折口信夫は随想「山の話」(昭和13年)のなかで、我々日本人は、例えば曽我十郎・五郎の兄弟とか、佐藤継信・忠信兄弟とか、そのような似よりの年頃の・二人の仲間の組み合わせを考えるのが何故か気持ち良かったと云うことを書いています。

『それを辿って行くと、恐らく誰でも古い昔の神様に関する色々な伝えを連想してくるだろうと思います。そして、神とそれに仕える者という風に考えると、それはこの二人という形です。神に仕える人には、五人・八人・九人もあるが、その単位は二人で、またこれが正副二人と云うことにもなるのです。これを他の方面で説明して見ますと、竹取物語は翁がかぐや姫を発見して育てたと云う物語ですが、この翁のほかに榲(おうな)がいます。そうすると、神と神に仕える者との二人であったのが、神に仕える者が二人ということになるのです。』(折口信夫:「山のはなし」・昭和13年・折口信夫全集・第15巻)

この「二人」の組み合わせには、色々なパターンがあり得ます。例えば「義経と弁慶」と云う二人の組み合わせと云うのもあります。
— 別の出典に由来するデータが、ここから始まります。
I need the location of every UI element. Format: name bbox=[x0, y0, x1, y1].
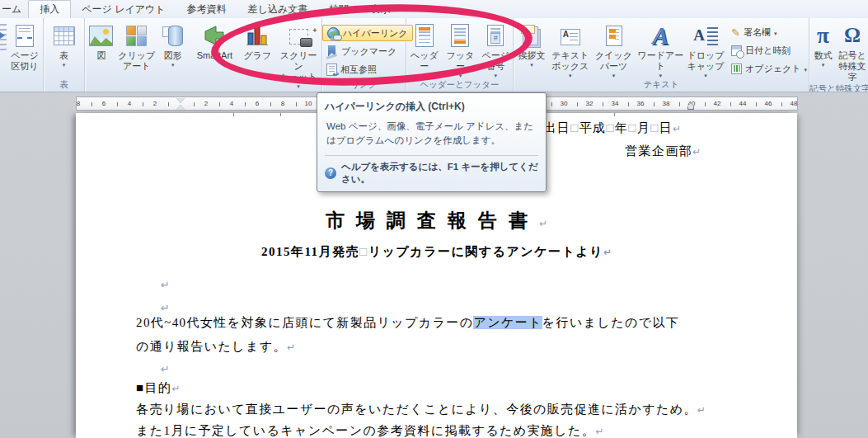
signature-icon: ✎ bbox=[731, 26, 740, 39]
hyperlink-tooltip: ハイパーリンクの挿入 (Ctrl+K) Web ページ、画像、電子メール アドレ… bbox=[317, 92, 547, 192]
ruler-tick bbox=[245, 102, 246, 106]
tab-page-layout[interactable]: ページ レイアウト bbox=[71, 0, 176, 18]
symbol-icon: Ω bbox=[844, 23, 861, 48]
ruler-number: 42 bbox=[714, 100, 721, 107]
wordart-label: ワードアート bbox=[636, 50, 684, 72]
picture-button[interactable]: 図 bbox=[85, 21, 118, 61]
dropdown-arrow-icon bbox=[822, 61, 825, 68]
symbol-button[interactable]: Ω 記号と 特殊文字 bbox=[837, 21, 868, 82]
first-line-indent-marker[interactable] bbox=[176, 98, 185, 110]
shapes-button[interactable]: 図形 bbox=[156, 21, 190, 68]
tab-stop-mark bbox=[614, 113, 615, 116]
ribbon-group-pages: ページ 区切り bbox=[0, 18, 44, 92]
object-icon bbox=[731, 64, 742, 74]
drop-cap-label: ドロップ キャップ bbox=[687, 50, 725, 72]
ruler-number: 38 bbox=[663, 100, 670, 107]
tab-insert[interactable]: 挿入 bbox=[28, 0, 71, 18]
ruler-tick bbox=[168, 102, 169, 106]
tooltip-help-text: ヘルプを表示するには、F1 キーを押してください。 bbox=[341, 161, 538, 186]
doc-department-line: 営業企画部↵ bbox=[625, 144, 701, 159]
doc-subtitle-row: 2015年11月発売□リップカラーに関するアンケートより↵ bbox=[76, 244, 797, 260]
footer-button[interactable]: フッター bbox=[443, 21, 479, 78]
right-indent-marker[interactable] bbox=[687, 103, 694, 110]
shapes-label: 図形 bbox=[164, 50, 182, 61]
ruler-tick bbox=[781, 102, 782, 106]
group-text-label: テキスト bbox=[514, 78, 809, 92]
table-label: 表 bbox=[59, 50, 68, 61]
tab-mailings[interactable]: 差し込み文書 bbox=[237, 0, 319, 18]
quick-parts-icon bbox=[606, 26, 622, 46]
header-icon bbox=[415, 24, 434, 47]
ribbon-group-tables: 表 表 bbox=[44, 18, 85, 92]
paragraph-mark: ↵ bbox=[692, 146, 701, 158]
bookmark-label: ブックマーク bbox=[341, 45, 396, 58]
group-symbols-label: 記号と特殊文字 bbox=[809, 82, 868, 92]
ruler-tick bbox=[679, 102, 680, 106]
group-pages-label bbox=[0, 78, 43, 92]
empty-paragraph-mark: ↵ bbox=[161, 279, 170, 291]
tab-references[interactable]: 参考資料 bbox=[176, 0, 237, 18]
signature-line-button[interactable]: ✎ 署名欄 bbox=[727, 24, 809, 40]
date-time-button[interactable]: 日付と時刻 bbox=[727, 42, 809, 59]
doc-subtitle: 2015年11月発売□リップカラーに関するアンケートより↵ bbox=[261, 245, 612, 258]
date-time-label: 日付と時刻 bbox=[745, 45, 791, 57]
chart-button[interactable]: グラフ bbox=[239, 21, 275, 61]
greeting-button[interactable]: 挨拶文 bbox=[514, 21, 550, 68]
doc-heading-purpose: ■目的↵ bbox=[136, 380, 180, 396]
clip-art-button[interactable]: クリップ アート bbox=[118, 21, 156, 72]
group-symbols-content: π 数式 Ω 記号と 特殊文字 bbox=[809, 18, 868, 82]
smartart-button[interactable]: SmartArt bbox=[190, 21, 240, 61]
header-button[interactable]: ヘッダー bbox=[406, 21, 443, 78]
tab-home-partial[interactable]: ーム bbox=[0, 0, 28, 18]
footer-icon bbox=[451, 24, 469, 47]
tab-review[interactable]: 校閲 bbox=[318, 0, 359, 18]
group-tables-label: 表 bbox=[44, 78, 84, 92]
table-button[interactable]: 表 bbox=[45, 21, 83, 68]
hyperlink-button[interactable]: ハイパーリンク bbox=[322, 25, 413, 41]
signature-line-label: 署名欄 bbox=[744, 26, 771, 39]
dropdown-arrow-icon bbox=[63, 61, 66, 68]
doc-paragraph-line-1: 20代~40代女性を対象に店頭にて新製品リップカラーのアンケートを行いましたので… bbox=[136, 315, 679, 331]
wordart-button[interactable]: ワードアート bbox=[636, 21, 684, 78]
empty-paragraph-mark: ↵ bbox=[161, 302, 170, 314]
drop-cap-icon bbox=[693, 27, 718, 45]
ruler-tick bbox=[296, 102, 297, 106]
fullwidth-space-mark: □ bbox=[650, 121, 659, 134]
empty-paragraph-mark: ↵ bbox=[161, 363, 170, 375]
bookmark-icon bbox=[326, 45, 338, 58]
ruler-tick bbox=[705, 102, 706, 106]
help-icon bbox=[325, 167, 336, 179]
clip-art-icon bbox=[126, 26, 147, 46]
clipped-button-icon bbox=[0, 24, 7, 52]
group-pages-content: ページ 区切り bbox=[0, 18, 43, 78]
ruler-number: 48 bbox=[791, 100, 798, 107]
quick-parts-button[interactable]: クイック パーツ bbox=[591, 21, 637, 78]
group-illustrations-content: 図 クリップ アート 図形 SmartArt bbox=[85, 18, 321, 89]
ruler-tick bbox=[91, 102, 92, 106]
dropdown-arrow-icon bbox=[774, 27, 777, 37]
ruler-tick bbox=[117, 102, 118, 106]
equation-button[interactable]: π 数式 bbox=[809, 21, 837, 68]
equation-label: 数式 bbox=[814, 50, 833, 61]
ruler-tick bbox=[756, 102, 757, 106]
cross-reference-button[interactable]: 相互参照 bbox=[322, 61, 413, 78]
text-box-button[interactable]: テキスト ボックス bbox=[550, 21, 591, 78]
ribbon-tab-bar: ーム 挿入 ページ レイアウト 参考資料 差し込み文書 校閲 表示 bbox=[0, 0, 868, 18]
doc-date-line: 提出日□平成□年□月□日↵ bbox=[530, 120, 681, 136]
ruler-number: 10 bbox=[305, 100, 312, 107]
symbol-label: 記号と 特殊文字 bbox=[837, 50, 868, 82]
group-links-content: ハイパーリンク ブックマーク 相互参照 bbox=[322, 18, 406, 78]
ruler-number: 46 bbox=[765, 100, 772, 107]
bookmark-button[interactable]: ブックマーク bbox=[322, 43, 413, 59]
drop-cap-button[interactable]: ドロップ キャップ bbox=[684, 21, 727, 78]
page-break-button[interactable]: ページ 区切り bbox=[7, 21, 43, 72]
smartart-label: SmartArt bbox=[197, 50, 232, 61]
page-number-button[interactable]: ページ 番号 bbox=[478, 21, 513, 78]
object-button[interactable]: オブジェクト bbox=[727, 60, 809, 77]
dropdown-arrow-icon bbox=[659, 72, 663, 78]
paragraph-mark: ↵ bbox=[171, 383, 180, 394]
ruler-tick bbox=[603, 102, 603, 106]
screenshot-button[interactable]: スクリーン ショット bbox=[275, 21, 321, 89]
footer-label: フッター bbox=[443, 50, 479, 72]
tab-view[interactable]: 表示 bbox=[359, 0, 401, 18]
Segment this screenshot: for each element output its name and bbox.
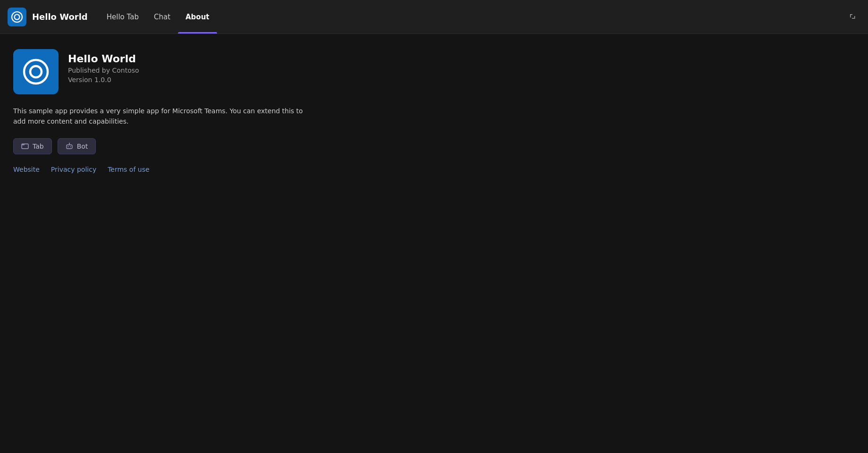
bot-icon (66, 143, 73, 150)
app-title: Hello World (68, 53, 139, 65)
capability-bot: Bot (58, 138, 96, 154)
svg-rect-5 (22, 144, 25, 145)
svg-rect-6 (67, 145, 72, 149)
capability-tab: Tab (13, 138, 52, 154)
app-version: Version 1.0.0 (68, 76, 139, 84)
svg-point-2 (24, 60, 48, 84)
svg-point-10 (69, 143, 70, 143)
main-content: Hello World Published by Contoso Version… (0, 34, 868, 453)
privacy-policy-link[interactable]: Privacy policy (51, 166, 96, 173)
tab-chat[interactable]: Chat (146, 0, 178, 34)
app-logo-icon (8, 8, 26, 26)
app-details: Hello World Published by Contoso Version… (68, 49, 139, 84)
app-info-section: Hello World Published by Contoso Version… (13, 49, 855, 94)
terms-of-use-link[interactable]: Terms of use (108, 166, 149, 173)
svg-point-1 (15, 14, 20, 19)
app-header: Hello World Hello Tab Chat About (0, 0, 868, 34)
tab-icon (21, 143, 29, 150)
expand-icon[interactable] (845, 9, 860, 25)
tab-about[interactable]: About (178, 0, 217, 34)
app-icon-large (13, 49, 59, 94)
svg-point-7 (67, 146, 68, 147)
svg-point-3 (30, 66, 42, 77)
website-link[interactable]: Website (13, 166, 40, 173)
nav-tabs: Hello Tab Chat About (99, 0, 217, 34)
header-app-name: Hello World (32, 12, 88, 22)
app-description: This sample app provides a very simple a… (13, 106, 306, 127)
tab-hello-tab[interactable]: Hello Tab (99, 0, 146, 34)
links-row: Website Privacy policy Terms of use (13, 166, 855, 173)
svg-point-0 (12, 12, 22, 22)
svg-point-8 (70, 146, 71, 147)
capabilities-row: Tab Bot (13, 138, 855, 154)
app-publisher: Published by Contoso (68, 67, 139, 74)
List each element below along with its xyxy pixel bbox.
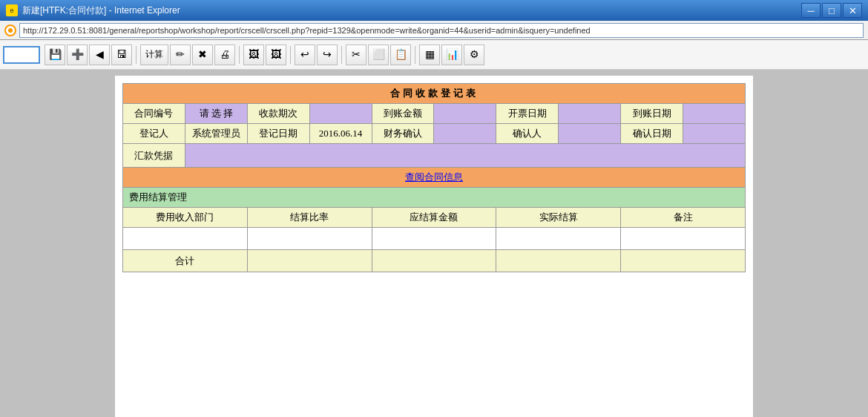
- confirmer-label: 确认人: [496, 124, 559, 144]
- chart-button[interactable]: 📊: [441, 45, 462, 65]
- svg-point-1: [8, 28, 13, 33]
- fee-total-actual: [496, 250, 621, 272]
- query-link-cell[interactable]: 查阅合同信息: [123, 168, 746, 188]
- query-row: 查阅合同信息: [123, 168, 746, 188]
- reg-date-value: 2016.06.14: [309, 124, 372, 144]
- window-controls: ─ □ ✕: [801, 3, 862, 18]
- calc-label: 计算: [145, 48, 163, 61]
- fee-data-row: [123, 228, 746, 250]
- reg-date-label: 登记日期: [247, 124, 309, 144]
- minimize-button[interactable]: ─: [801, 3, 821, 18]
- collection-period-input[interactable]: [309, 104, 372, 124]
- edit-button[interactable]: ✏: [170, 45, 191, 65]
- fee-dept-input[interactable]: [123, 228, 248, 250]
- finance-confirm-input[interactable]: [434, 124, 496, 144]
- confirmer-input[interactable]: [559, 124, 621, 144]
- report-container: 合同收款登记表 合同编号 请 选 择 收款期次 到账金额 开票日期 到账日期 登…: [115, 76, 753, 417]
- finance-confirm-label: 财务确认: [372, 124, 434, 144]
- paste-button[interactable]: 📋: [390, 45, 411, 65]
- collection-period-label: 收款期次: [247, 104, 309, 124]
- cut-button[interactable]: ✂: [346, 45, 366, 65]
- contract-header-row: 合同编号 请 选 择 收款期次 到账金额 开票日期 到账日期: [123, 104, 746, 124]
- cell-reference-box[interactable]: [3, 46, 40, 64]
- fee-section-header-row: 费用结算管理: [123, 188, 746, 208]
- title-row: 合同收款登记表: [123, 84, 746, 104]
- new-button[interactable]: ➕: [67, 45, 88, 65]
- copy-button[interactable]: ⬜: [368, 45, 389, 65]
- arrival-date-input[interactable]: [683, 104, 746, 124]
- fee-total-rate: [247, 250, 372, 272]
- maximize-button[interactable]: □: [822, 3, 841, 18]
- amount-label: 到账金额: [372, 104, 434, 124]
- separator-5: [415, 46, 415, 64]
- calc-button[interactable]: 计算: [140, 45, 168, 65]
- fee-remark-input[interactable]: [621, 228, 746, 250]
- floppy-button[interactable]: 🖫: [111, 45, 132, 65]
- invoice-date-input[interactable]: [559, 104, 621, 124]
- remittance-input[interactable]: [185, 144, 745, 168]
- remittance-label: 汇款凭据: [123, 144, 185, 168]
- fee-expected-input[interactable]: [372, 228, 496, 250]
- browser-icon: [4, 24, 16, 36]
- select-placeholder[interactable]: 请 选 择: [185, 104, 247, 124]
- settings-button[interactable]: ⚙: [464, 45, 484, 65]
- fee-col2: 结算比率: [247, 208, 372, 228]
- fee-col3: 应结算金额: [372, 208, 496, 228]
- print-button[interactable]: 🖨: [214, 45, 235, 65]
- fee-actual-input[interactable]: [496, 228, 621, 250]
- report-table: 合同收款登记表 合同编号 请 选 择 收款期次 到账金额 开票日期 到账日期 登…: [122, 83, 746, 272]
- window-title: 新建[HTFK:合同付款] - Internet Explorer: [22, 4, 180, 17]
- fee-rate-input[interactable]: [247, 228, 372, 250]
- amount-input[interactable]: [434, 104, 496, 124]
- redo-button[interactable]: ↪: [317, 45, 338, 65]
- contract-no-label: 合同编号: [123, 104, 185, 124]
- close-button[interactable]: ✕: [843, 3, 862, 18]
- remittance-row: 汇款凭据: [123, 144, 746, 168]
- title-bar: e 新建[HTFK:合同付款] - Internet Explorer ─ □ …: [0, 0, 868, 21]
- fee-total-row: 合计: [123, 250, 746, 272]
- back-button[interactable]: ◀: [89, 45, 110, 65]
- separator-2: [239, 46, 240, 64]
- confirm-date-label: 确认日期: [621, 124, 683, 144]
- app-icon: e: [6, 4, 18, 16]
- separator-3: [290, 46, 291, 64]
- invoice-date-label: 开票日期: [496, 104, 559, 124]
- table-button[interactable]: ▦: [419, 45, 440, 65]
- query-link[interactable]: 查阅合同信息: [405, 171, 463, 183]
- image1-button[interactable]: 🖼: [243, 45, 264, 65]
- separator-4: [341, 46, 342, 64]
- fee-total-remark: [621, 250, 746, 272]
- separator-1: [136, 46, 137, 64]
- registrant-row: 登记人 系统管理员 登记日期 2016.06.14 财务确认 确认人 确认日期: [123, 124, 746, 144]
- confirm-date-input[interactable]: [683, 124, 746, 144]
- url-input[interactable]: [19, 23, 864, 38]
- undo-button[interactable]: ↩: [295, 45, 315, 65]
- fee-col4: 实际结算: [496, 208, 621, 228]
- address-bar: [0, 21, 868, 40]
- fee-total-expected: [372, 250, 496, 272]
- fee-section-title: 费用结算管理: [123, 188, 746, 208]
- cancel-button[interactable]: ✖: [192, 45, 213, 65]
- report-title: 合同收款登记表: [123, 84, 746, 104]
- fee-total-label: 合计: [123, 250, 248, 272]
- fee-col5: 备注: [621, 208, 746, 228]
- image2-button[interactable]: 🖼: [266, 45, 286, 65]
- arrival-date-label: 到账日期: [621, 104, 683, 124]
- fee-col1: 费用收入部门: [123, 208, 248, 228]
- save-button[interactable]: 💾: [45, 45, 65, 65]
- registrant-value: 系统管理员: [185, 124, 247, 144]
- main-area: 合同收款登记表 合同编号 请 选 择 收款期次 到账金额 开票日期 到账日期 登…: [0, 70, 868, 417]
- toolbar: 💾 ➕ ◀ 🖫 计算 ✏ ✖ 🖨 🖼 🖼 ↩ ↪ ✂ ⬜ 📋 ▦ 📊 ⚙: [0, 40, 868, 70]
- registrant-label: 登记人: [123, 124, 185, 144]
- fee-col-header-row: 费用收入部门 结算比率 应结算金额 实际结算 备注: [123, 208, 746, 228]
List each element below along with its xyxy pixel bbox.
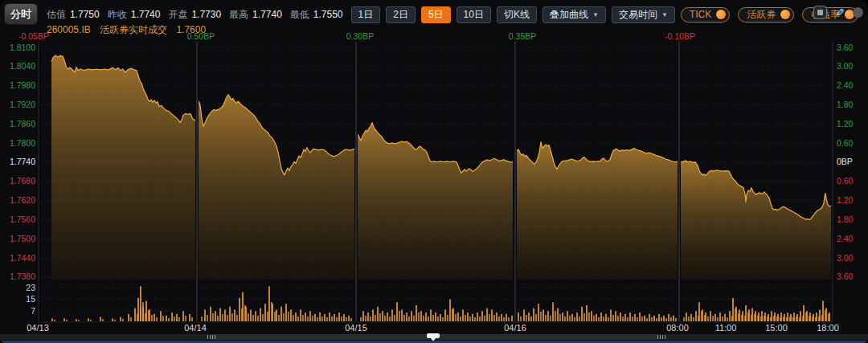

この二人は主従関係、義経が主人・弁慶が家来ですが、同時に仲間同士でもあるのです。(これについては本稿2章を読み返してください) 芸能の初期段階においては、義経を怨霊(御霊)とみなす試みは少なからずあったと思います。義経も恨みを含んで死んだと考える、義経の悲しさに思いをはせることは、庶民としてごく普通の感情プロセスだと思われます。ところが結果として、義経は御霊になりませんでした。恨みや怒りの要素を取り落して、この世の悲しみ・苦しみを涙で以て受け止めて、これを癒してくれる菩薩の姿になっていくのです。このことはとても大事なことです。吉之助はそこに日本の庶民の悲しみと限りない心根の優しさを思います。

義経は、幼少にして父母に離れ・肉親の愛を知らずに育ち、武人として華々しい戦果を収めながらも、兄頼朝に疎まれ・追われ、やがて奥州平泉に寂しく散って行きました。義経は、生涯のなかで、人生の有り様のすべてを目の当たりにしたのです。だから「祇園精舎の鐘の声・・」という「平家物語」の有名な冒頭部分は、奢る平家だけを語ったものではなかったのです。それは壇の浦に平家を討ち滅ぼした義経にもやがて振り掛かって来ることでした。「平家物語」を語り伝えた琵琶法師は、もちろんこのことを知っていました。だからこの世で「もののあはれ」の一切を体現した義経がその死後に、恨みに凝り固まって御霊に転化すると云うことはなかったのです。死後の義経は恨みや怒りの要素を振り落として、「もののあはれ」の有り様を受け止め・涙する菩薩へと転化して行きます。能においても義経はツレまたは子方として扱われるものが多い。歌舞伎でも、義経は若手花形または女形が勤めることが多い。伝統芸能の義経はイメージは優美で、「もののあはれ」を知る菩薩のような存在なのです。

一方、義経が振り落とした恨みや怒りの要素は、弁慶が引き受けることになります。「平家物語」のなかに弁慶は義経の家来として出てきますが、あくまで「その他大勢」の扱いです。出生も明らかではなく、屋島や壇の浦でも目立った活躍はなく、実在の人物なのか疑う声さえあるようです。弁慶には菩薩を守護する不動明王のイメージがありますが、それは「義経記」などで庶民が作り出したものでした。歌舞伎の弁慶は、恨みや怒りの要素を「もののあはれ」の憤(いきどお)りの振動に変換した荒事のキャラクターとなって行きます。つまり義経と弁慶は「二人」の組み合わせになることで落ち着いたものになるわけですね。